AdaGrad, AdaDelta, RMSProp, Adam: adaptive learning rate algorithms designed to select the learning rate for each minibatch potentially removing the need of learning rate scheduling.
Optimization Issues
- Initialization: When network parameters are initialized at random values, there is a risk of getting stuck at local minima. In order to avoid this, multiple starts starting from different initial points is recommended. Also initialization of the parameters has important effect on training success. 2 kinds of initializations used are xavier initialization and sampling from zero-mean gaussian distribution. The later initialization works better for image classification using deep learning.
- Vanishing and Exploding gradients: In deep networks, the gradients can be lost as they propagate back through the network. The deeper the network is the severe the problem. This can be combated with shallow networks, stepwise training. Also specialized network architetures like LSTM and GRU are used.
- To deal with exploding gradients, clipping is performed. Gradients are clipped if their norms exceed certain threshold.
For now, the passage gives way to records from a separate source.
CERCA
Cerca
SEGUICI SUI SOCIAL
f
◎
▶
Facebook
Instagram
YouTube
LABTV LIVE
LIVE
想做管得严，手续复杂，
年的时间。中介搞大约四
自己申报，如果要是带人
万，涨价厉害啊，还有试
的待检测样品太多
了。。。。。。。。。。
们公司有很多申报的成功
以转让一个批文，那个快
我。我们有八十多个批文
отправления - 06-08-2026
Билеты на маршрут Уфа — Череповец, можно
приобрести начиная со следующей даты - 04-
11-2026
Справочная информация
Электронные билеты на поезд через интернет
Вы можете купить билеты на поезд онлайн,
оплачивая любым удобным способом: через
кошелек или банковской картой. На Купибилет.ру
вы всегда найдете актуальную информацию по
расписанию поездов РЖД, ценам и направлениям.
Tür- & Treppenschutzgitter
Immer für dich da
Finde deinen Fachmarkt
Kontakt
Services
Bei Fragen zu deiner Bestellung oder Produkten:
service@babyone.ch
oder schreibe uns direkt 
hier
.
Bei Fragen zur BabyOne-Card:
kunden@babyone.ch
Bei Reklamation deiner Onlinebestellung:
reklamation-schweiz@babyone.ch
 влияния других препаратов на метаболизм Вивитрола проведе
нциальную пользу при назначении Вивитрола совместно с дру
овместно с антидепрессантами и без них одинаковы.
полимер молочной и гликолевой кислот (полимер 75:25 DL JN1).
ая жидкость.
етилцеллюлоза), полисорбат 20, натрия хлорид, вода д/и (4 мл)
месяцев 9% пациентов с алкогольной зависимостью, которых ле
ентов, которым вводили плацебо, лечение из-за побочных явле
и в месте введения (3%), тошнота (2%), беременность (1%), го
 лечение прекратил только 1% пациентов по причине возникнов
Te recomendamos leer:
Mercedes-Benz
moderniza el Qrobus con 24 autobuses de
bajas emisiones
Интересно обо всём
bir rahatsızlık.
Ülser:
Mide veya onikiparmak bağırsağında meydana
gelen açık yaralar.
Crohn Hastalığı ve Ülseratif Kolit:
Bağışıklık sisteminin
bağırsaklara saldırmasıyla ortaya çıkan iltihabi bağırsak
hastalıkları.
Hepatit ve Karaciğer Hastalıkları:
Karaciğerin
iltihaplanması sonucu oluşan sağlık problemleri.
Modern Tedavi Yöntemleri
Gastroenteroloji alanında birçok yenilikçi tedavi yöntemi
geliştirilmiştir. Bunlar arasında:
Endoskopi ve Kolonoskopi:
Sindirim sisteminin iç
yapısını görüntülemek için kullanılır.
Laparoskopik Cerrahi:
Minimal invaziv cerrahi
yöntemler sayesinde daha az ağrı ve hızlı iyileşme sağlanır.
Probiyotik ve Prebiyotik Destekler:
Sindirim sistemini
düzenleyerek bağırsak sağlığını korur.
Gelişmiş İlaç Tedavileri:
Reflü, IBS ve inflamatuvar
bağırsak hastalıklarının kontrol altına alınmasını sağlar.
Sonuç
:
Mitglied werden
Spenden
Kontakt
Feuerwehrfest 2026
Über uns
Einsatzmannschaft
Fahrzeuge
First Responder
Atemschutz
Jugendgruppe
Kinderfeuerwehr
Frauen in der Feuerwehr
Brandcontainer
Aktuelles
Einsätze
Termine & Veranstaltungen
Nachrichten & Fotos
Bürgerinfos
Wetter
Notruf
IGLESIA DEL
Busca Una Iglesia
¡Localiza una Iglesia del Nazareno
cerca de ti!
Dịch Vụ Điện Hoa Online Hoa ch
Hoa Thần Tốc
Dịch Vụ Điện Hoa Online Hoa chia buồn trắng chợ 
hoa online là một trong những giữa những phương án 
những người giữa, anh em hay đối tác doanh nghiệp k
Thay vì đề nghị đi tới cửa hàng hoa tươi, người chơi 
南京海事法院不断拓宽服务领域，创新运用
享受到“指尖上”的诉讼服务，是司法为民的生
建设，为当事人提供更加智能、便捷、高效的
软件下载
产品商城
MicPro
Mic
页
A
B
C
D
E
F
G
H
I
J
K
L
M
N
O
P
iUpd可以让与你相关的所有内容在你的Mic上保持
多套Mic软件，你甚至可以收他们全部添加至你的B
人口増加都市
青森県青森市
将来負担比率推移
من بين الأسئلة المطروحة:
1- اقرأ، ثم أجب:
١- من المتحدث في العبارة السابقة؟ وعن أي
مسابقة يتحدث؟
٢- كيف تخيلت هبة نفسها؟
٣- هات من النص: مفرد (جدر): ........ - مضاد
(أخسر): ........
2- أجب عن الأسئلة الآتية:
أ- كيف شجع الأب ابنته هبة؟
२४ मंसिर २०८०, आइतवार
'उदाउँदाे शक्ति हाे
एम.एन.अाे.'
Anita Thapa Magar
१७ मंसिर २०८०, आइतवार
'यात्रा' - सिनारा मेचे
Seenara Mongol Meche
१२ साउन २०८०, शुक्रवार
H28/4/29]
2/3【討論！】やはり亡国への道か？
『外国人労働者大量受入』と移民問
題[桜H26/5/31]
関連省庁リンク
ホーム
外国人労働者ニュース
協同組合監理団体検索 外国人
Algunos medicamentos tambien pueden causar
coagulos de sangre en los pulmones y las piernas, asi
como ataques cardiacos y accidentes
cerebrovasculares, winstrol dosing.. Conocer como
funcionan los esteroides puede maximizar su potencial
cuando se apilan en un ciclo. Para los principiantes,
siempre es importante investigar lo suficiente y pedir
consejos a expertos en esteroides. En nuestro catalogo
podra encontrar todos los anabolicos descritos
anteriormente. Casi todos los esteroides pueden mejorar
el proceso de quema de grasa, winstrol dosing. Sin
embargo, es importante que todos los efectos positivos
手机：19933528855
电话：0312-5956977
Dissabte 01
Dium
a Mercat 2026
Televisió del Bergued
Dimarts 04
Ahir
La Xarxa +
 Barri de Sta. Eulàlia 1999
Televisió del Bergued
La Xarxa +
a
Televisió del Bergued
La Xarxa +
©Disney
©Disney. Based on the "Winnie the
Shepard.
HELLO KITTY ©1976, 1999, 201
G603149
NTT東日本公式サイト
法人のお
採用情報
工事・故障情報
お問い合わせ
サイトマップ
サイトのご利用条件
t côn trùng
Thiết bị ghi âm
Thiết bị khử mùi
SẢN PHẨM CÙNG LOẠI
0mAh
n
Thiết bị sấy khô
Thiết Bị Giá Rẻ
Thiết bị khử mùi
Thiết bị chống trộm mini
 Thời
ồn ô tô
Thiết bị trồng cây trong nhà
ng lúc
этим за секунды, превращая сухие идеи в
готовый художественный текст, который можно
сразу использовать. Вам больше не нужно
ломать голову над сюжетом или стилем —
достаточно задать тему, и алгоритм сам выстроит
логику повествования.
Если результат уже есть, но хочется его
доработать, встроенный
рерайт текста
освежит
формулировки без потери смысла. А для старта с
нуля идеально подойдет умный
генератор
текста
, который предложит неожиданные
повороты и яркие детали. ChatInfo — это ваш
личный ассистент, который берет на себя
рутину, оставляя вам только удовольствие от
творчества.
- Saturated and Deal Neurons: Layers with tanh and sigmoid activations can be saturated meaning their outputs are all close to one. Layers with ReLU activations can die meaning their most or all of their outputs are negative and clipped at 0.
- Shuffling: Order of the tranining examples presented to the network is important. It is advised to shuffle the training example before each pass.
- Learning rate: Large learning rate will prevent the network to converge on the effective solution; very small learning rates are computational expensive and take very long time to converge. Using learning rate scheduling helps to change learning rate as the training proceeds.
- Minibatches:Some problems benefit from training with large minibatch sizes.
Regularization
Overfitting can be avoided to certain extent by regularization. L2 regularization method is commonly used that places penalty on parameters with large values. Another method, dropout works by dropping(setting weights = 0) half of the neurons in the network in a specific layer in each training example. Dropout method is designed to prevent the network from learning to rely on specific weights. Dropout is effective in image classifications and NLP applications of neural networks.
Above notes are purely my understanding. I welcome any constructive feedback.